This interesting volume is part of the World Anthropology collection which resulted from the IXth International Congress of Anthropological and Ethnological Sciences, held in Chicago in 1973. Fifteen papers submitted at large to the congress were grouped together by editor Elias Sevilla-Casas, into a single symposium honoring the 500th anniversary of the birth of Fray Bartolomé de Las Casas, the renowned scholar and “defender of the Indians.” Since the papers were not solicited, they follow no fixed format or specific themes. Rather, they are united by their general concern for a committed social science in which the social and political responsibility of the anthropologists to the Indian and peasant societies which they study is paramount.

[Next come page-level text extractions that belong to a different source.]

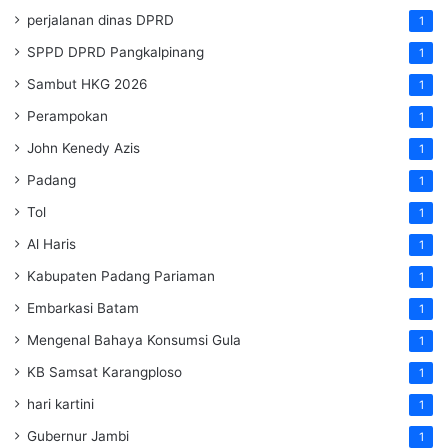
perjalanan dinas DPRD
1
SPPD DPRD Pangkalpinang
1
Sambut HKG 2026
1
Perampokan
1
John Kenedy Azis
1
Padang
1
Tol
1
Al Haris
1
Kabupaten Padang Pariaman
1
Embarkasi Batam
1
Mengenal Bahaya Konsumsi Gula
1
KB Samsat Karangploso
1
hari kartini
1
Gubernur Jambi
1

After an introductory essay in which the editor asks his contributors and readership to emulate Las Casas in his intellectual commitment to participation and action, the volume divides into three sections. The first, on “General Theoretical Considerations,” describes the ideological and political positions of Las Casas (Sevilla-Casas), ethnocentrism in programs of cultural modification (Bodley), and the effects of forced cultural change, dominance, and environmental deterioration on native populations (Binder). A second section on “The Colonial Past in Spanish America” describes racial and caste segregation as represented in urban plans (Markman), baroque forms of rituals (Kelsey), indigenous tribute systems (Jácome and Llumiquinga), and the failure of Dutch colonial policies in the West Indies (Pope). The third and largest section, on “The Latin American Present,” includes articles on the effects of government land tenure policies and the territorial expansion of contemporary capitalist systems on the Araucanian Indians of Chile (Berdichewsky), the Canelos Quechua in Ecuador (Whitten), and the Jívaro of the Ecuadorian and Peruvian montaña (Siverts). Other papers focus on cultural aggression against the Emberá Indians of Colombia (de Friedemann), and on ethnic conflict among the Mazahua (Iwańska) and Chinantec (Barabas) Indians and Mexican Catholics. The book closes with an historical analysis of peasant mobilization and rebellions in Cuba (Huizer), and a rather general “call to arms” on peasant mobilization under systems of dependent capitalism in Latin America (Kowalewski).

This work provides a useful and important focus on the horrendous effects of unmitigated expansion onto Indian lands with the subsequent disruption of Indian cultures and societies. It is on less solid ground when it talks of emerging class consciousness and radical mobilization—rightfully decrying the effects of “savage capitalism,” but failing to adequately place its discussions of peasant and Indian mobilization within the limiting context of contemporary authoritarian states in Latin America. The lack of any discussion of the indigenous, peasant and squatter situations in Brazil is a serious lack in this regard. More importantly, perhaps, by not examining the diverse forms of alternate peasant and Indian organization which are currently gathering force in Latin America, the volume fails to respond to Sevilla-Casas’ eloquent call for disadvantaged Indian and mestizo populations throughout the continent.